O presidente do consórcio explicou ainda que toda a estrutura administrativa da unidade será responsabilidade do Consórcio Vale do Teles Pires, incluindo a nomeação do diretor-geral e a contratação das equipes. “O diretor é nomeado, contratado pelo consórcio, então o diretor geral é pelo consórcio, toda a equipe de gestão é do consórcio, e as equipes médicas, por exemplo, o consórcio também vai contratar, pode ser PJ, pessoa jurídica, pode ser empresa especializada na área, por exemplo, a equipe médica, a equipe cirúrgica, o consórcio é que vai contratar, então todas as contratações serão feitas pelo consórcio e a gestão também será feita pelo consórcio”, explicou.

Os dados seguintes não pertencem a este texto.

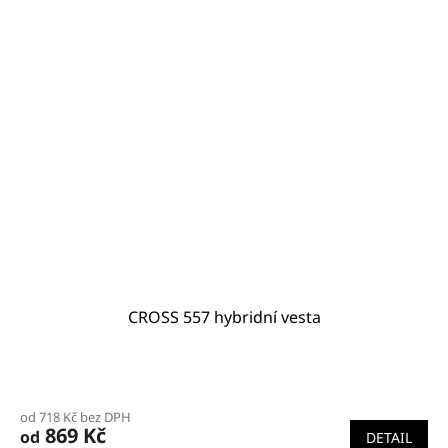
CROSS 557 hybridní vesta
od 718 Kč bez DPH
869 Kč
od
DETAIL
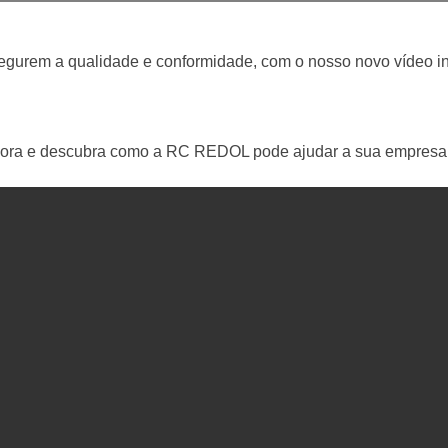
segurem a qualidade e conformidade, com o nosso novo vídeo in
agora e descubra como a RC REDOL pode ajudar a sua empresa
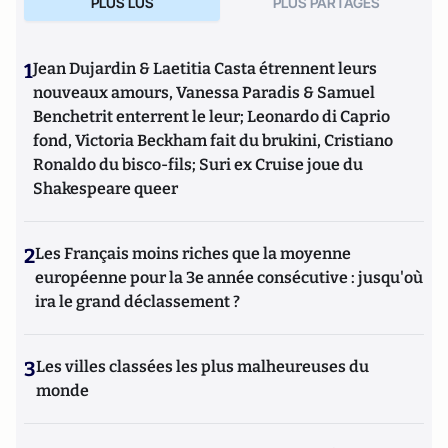
PLUS LUS
PLUS PARTAGES
1
Jean Dujardin & Laetitia Casta étrennent leurs
nouveaux amours, Vanessa Paradis & Samuel
Benchetrit enterrent le leur; Leonardo di Caprio
fond, Victoria Beckham fait du brukini, Cristiano
Ronaldo du bisco-fils; Suri ex Cruise joue du
Shakespeare queer
2
Les Français moins riches que la moyenne
européenne pour la 3e année consécutive : jusqu'où
ira le grand déclassement ?
3
Les villes classées les plus malheureuses du
monde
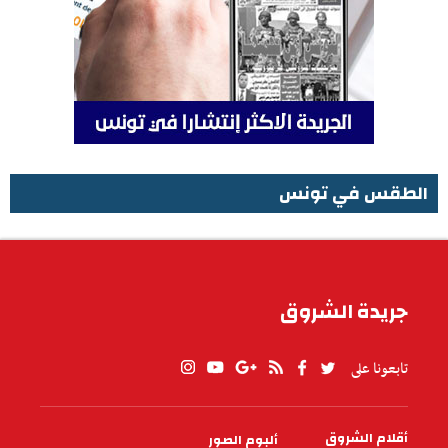
الطقس في تونس
الطقس في تونس
جريدة الشروق
تابعونا على
أقلام الشروق
ألبوم الصور
PIED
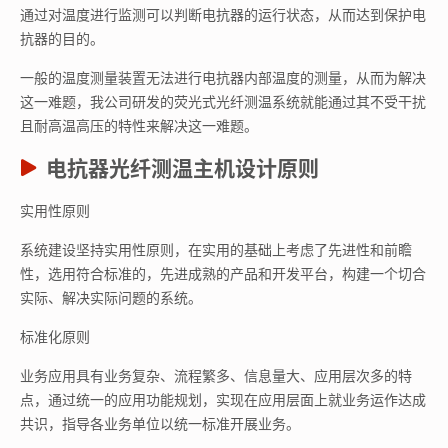
通过对温度进行监测可以判断电抗器的运行状态，从而达到保护电
抗器的目的。
一般的温度测量装置无法进行电抗器内部温度的测量，从而为解决
这一难题，我公司研发的荧光式光纤测温系统就能通过其不受干扰
且耐高温高压的特性来解决这一难题。
电抗器光纤测温主机设计原则
实用性原则
系统建设坚持实用性原则，在实用的基础上考虑了先进性和前瞻
性，选用符合标准的，先进成熟的产品和开发平台，构建一个切合
实际、解决实际问题的系统。
标准化原则
业务应用具有业务复杂、流程繁多、信息量大、应用层次多的特
点，通过统一的应用功能规划，实现在应用层面上就业务运作达成
共识，指导各业务单位以统一标准开展业务。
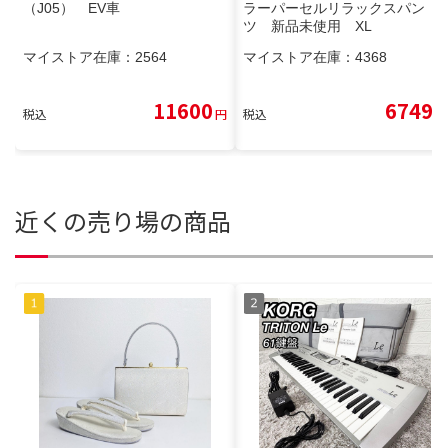
（J05） EV車
ラーパーセルリラックスパン
ツ 新品未使用 XL
マイストア在庫：
2564
マイストア在庫：
4368
11600
6749
税込
円
税込
円
近くの売り場の商品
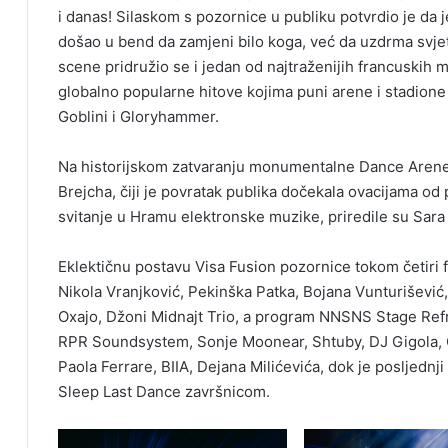
i danas! Silaskom s pozornice u publiku potvrdio je da j
došao u bend da zamjeni bilo koga, već da uzdrma svje
scene pridružio se i jedan od najtraženijih francuskih
globalno popularne hitove kojima puni arene i stadione 
Goblini i Gloryhammer.
Na historijskom zatvaranju monumentalne Dance Arene n
Brejcha, čiji je povratak publika dočekala ovacijama od
svitanje u Hramu elektronske muzike, priredile su Sara 
Eklektičnu postavu Visa Fusion pozornice tokom četiri f
Nikola Vranjković, Pekinška Patka, Bojana Vunturišević,
Oxajo, Džoni Midnajt Trio, a program NNSNS Stage Refr
RPR Soundsystem, Sonje Moonear, Shtuby, DJ Gigola, C
Paola Ferrare, BIIA, Dejana Milićevića, dok je posljedn
Sleep Last Dance završnicom.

Miguel Vaz destacou que a administração compartilhada pelos prefeitos permitirá gestão mais próxima das necessidades da região e que, embora o consórcio tenha 16 municípios, o Hospital Regional de Sinop atende uma área muito maior. “O hospital não atende somente o consórcio, que é formado por 16 municípios, ele atende uma macro região, então são 36 municípios que são atendidos pelo hospital regional, aqui em Sinop. Então, o que nós faremos? Nada melhor do que o consórcio que é acompanhado de perto pelos 16 prefeitos para saber o que é melhor para a região, para entender melhor a região e direcionar a gestão do hospital para fazer aquilo que são as maiores demandas que tem na região. Então, é dessa forma que a gente vê que tem tudo para dar certo, para ser melhor, uma gestão mais eficiente, uma gestão que vai atender as necessidades de cada um desses 36 municípios, que sejam muito bem atendidos aqui pelo hospital regional”, disse.

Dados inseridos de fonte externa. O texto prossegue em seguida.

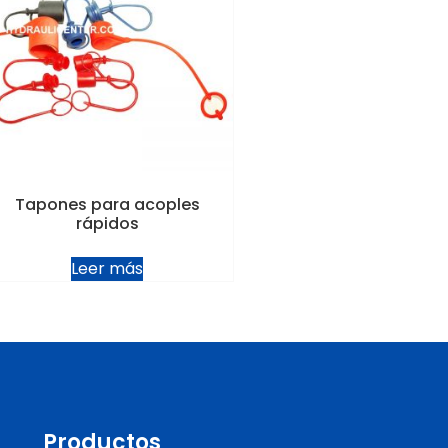
Tapones para acoples
rápidos
Leer más
Productos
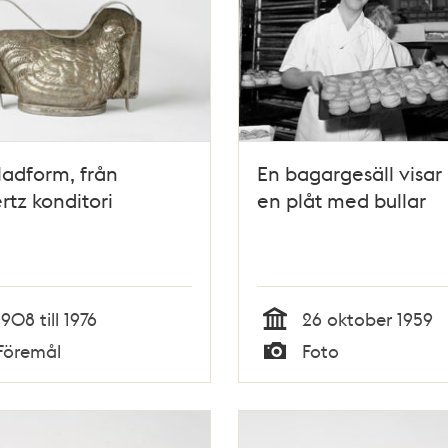
adform, från
En bagargesäll visar
rtz konditori
en plåt med bullar
1908 till 1976
26 oktober 1959
Tid
Föremål
Foto
Typ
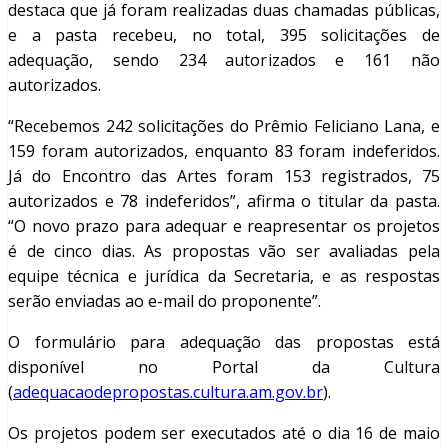
destaca que já foram realizadas duas chamadas públicas,
e a pasta recebeu, no total, 395 solicitações de
adequação, sendo 234 autorizados e 161 não
autorizados.
“Recebemos 242 solicitações do Prêmio Feliciano Lana, e
159 foram autorizados, enquanto 83 foram indeferidos.
Já do Encontro das Artes foram 153 registrados, 75
autorizados e 78 indeferidos”, afirma o titular da pasta.
“O novo prazo para adequar e reapresentar os projetos
é de cinco dias. As propostas vão ser avaliadas pela
equipe técnica e jurídica da Secretaria, e as respostas
serão enviadas ao e-mail do proponente”.
O formulário para adequação das propostas está
disponível no Portal da Cultura
(
adequacaodepropostas.cultura.am.gov.br
).
Os projetos podem ser executados até o dia 16 de maio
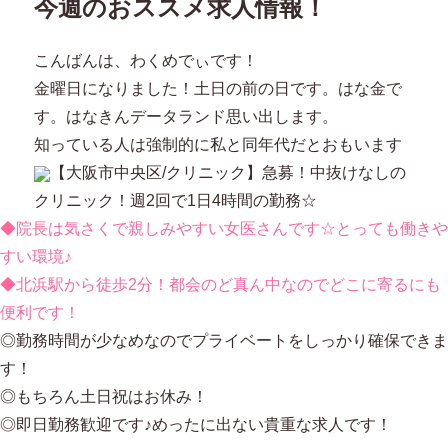
今週のおススメ求人情報！
の
趣
味
こんばんは、わくめでぃです！
の
金曜日になりました！土日の前の日です。はな金で
こ
と
す。はなきんデータランド思い出します。
に
知っている人は強制的に私と同年代だとおもいます
【大阪市中央区/クリニック】急募！中抜けなしの
クリニック！週2回で1日4時間の勤務☆
◆院長は気さくで親しみやすい女医さんです☆とっても働きや
すい環境♪
◆北浜駅から徒歩2分！都会のど真ん中なのでどこに寄るにも
便利です！
◎勤務時間が少なめなのでプライベートをしっかり確保できま
す！
◎もちろん土日祝はお休み！
◎即日勤務歓迎です♪めったに出ない貴重な求人です！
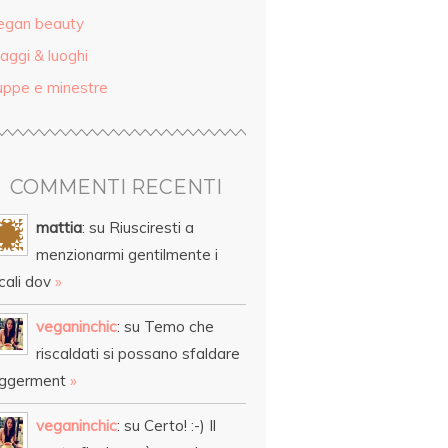
egan beauty
aggi & luoghi
uppe e minestre
COMMENTI RECENTI
mattia
: su Riusciresti a
menzionarmi gentilmente i
cali dov
»
veganinchic
: su Temo che
riscaldati si possano sfaldare
eggerment
»
veganinchic
: su Certo! :-) Il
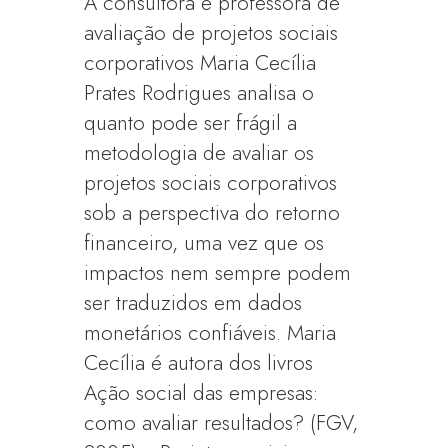
A consultora e professora de
avaliação de projetos sociais
corporativos Maria Cecília
Prates Rodrigues analisa o
quanto pode ser frágil a
metodologia de avaliar os
projetos sociais corporativos
sob a perspectiva do retorno
financeiro, uma vez que os
impactos nem sempre podem
ser traduzidos em dados
monetários confiáveis. Maria
Cecília é autora dos livros
Ação social das empresas:
como avaliar resultados? (FGV,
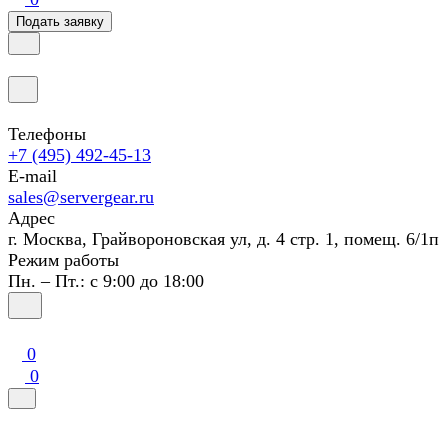
Подать заявку
Телефоны
+7 (495) 492-45-13
E-mail
sales@servergear.ru
Адрес
г. Москва, Грайвороновская ул, д. 4 стр. 1, помещ. 6/1п
Режим работы
Пн. – Пт.: с 9:00 до 18:00
0
0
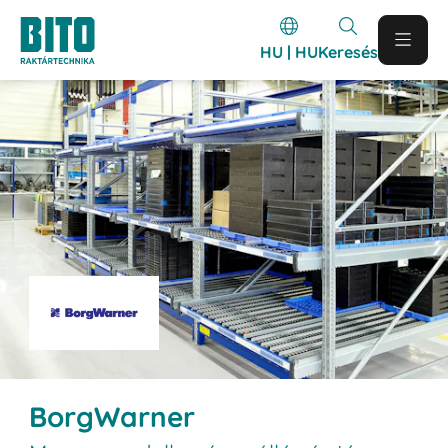
HU | HU
Keresés
BorgWarner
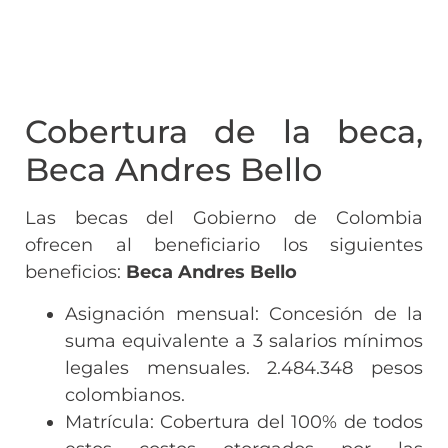
Cobertura de la beca,
Beca Andres Bello
Las becas del Gobierno de Colombia
ofrecen al beneficiario los siguientes
beneficios:
Beca Andres Bello
Asignación mensual: Concesión de la
suma equivalente a 3 salarios mínimos
legales mensuales. 2.484.348 pesos
colombianos.
Matrícula: Cobertura del 100% de todos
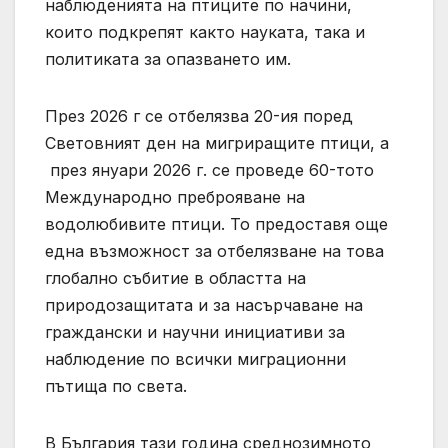
наблюденията на птиците по начини,
които подкрепят както науката, така и
политиката за опазването им.
През 2026 г се отбелязва 20-ия поред
Световният ден на мигриращите птици, а
през януари 2026 г. се проведе 60-тото
Международно преброяване на
водолюбивите птици. То предоставя още
една възможност за отбелязване на това
глобално събитие в областта на
природозащитата и за насърчаване на
граждански и научни инициативи за
наблюдение по всички миграционни
пътища по света.
В България тази година среднозимното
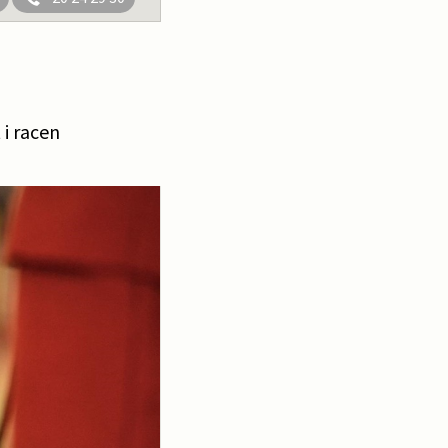
 i racen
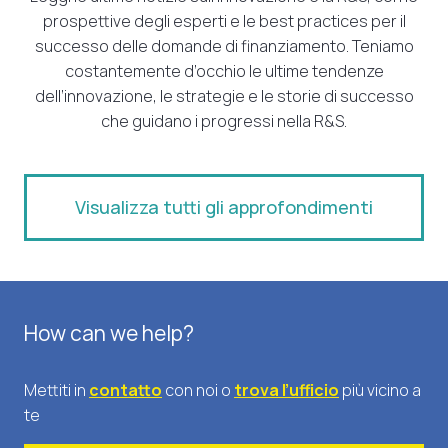
prospettive degli esperti e le best practices per il
successo delle domande di finanziamento. Teniamo
costantemente d’occhio le ultime tendenze
dell’innovazione, le strategie e le storie di successo
che guidano i progressi nella R&S.
Visualizza tutti gli approfondimenti
How can we help?
Mettiti in
contatto
con noi o
trova l’ufficio
più vicino a
te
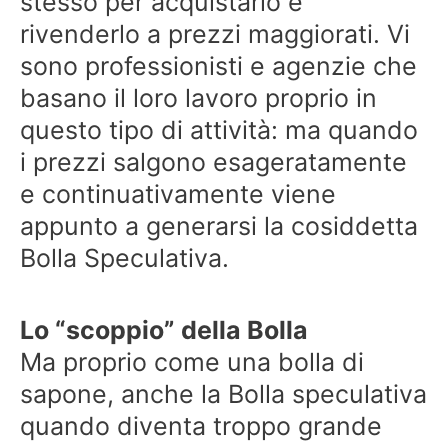
stesso per acquistarlo e
rivenderlo a prezzi maggiorati. Vi
sono professionisti e agenzie che
basano il loro lavoro proprio in
questo tipo di attività: ma quando
i prezzi salgono esageratamente
e continuativamente viene
appunto a generarsi la cosiddetta
Bolla Speculativa.
Lo “scoppio” della Bolla
Ma proprio come una bolla di
sapone, anche la Bolla speculativa
quando diventa troppo grande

O prefeito também ressaltou que o sistema de regulação estadual continuará definindo o encaminhamento dos pacientes, de acordo com a complexidade de cada caso. “É claro que o hospital regional tem algumas especialidades, nem todas serão atendidas por aqui. Todas elas vão passar pelo sistema de regulação do Estado, da secretaria do Estado de Saúde, e aí as que couberem no hospital, tudo bem, se não vão para outras regiões, dependendo da complexidade de cada situação, mas a ideia é que o consórcio formado por prefeitos tenha a noção muito clara daquilo que é mais importante ampliar de serviços no hospital”, pontuou.
Por fim, Miguel Vaz afirmou que as decisões sobre a ampliação dos serviços serão tomadas com base nas principais demandas apresentadas pelos municípios que integram a região de atendimento. “Por exemplo, vamos ampliar um serviço no hospital. Qual é a mais demandada? Especialidade A ou especialidade B? Então, entendimento dos prefeitos, e junto com os prefeitos estão todos os secretários de saúde, e os secretários sabem como ninguém, cada um com as suas demandas, e isso tudo compilado, dá para fazer uma boa gestão, sem fazer com que isso fique entregue mais para o município”, concluiu.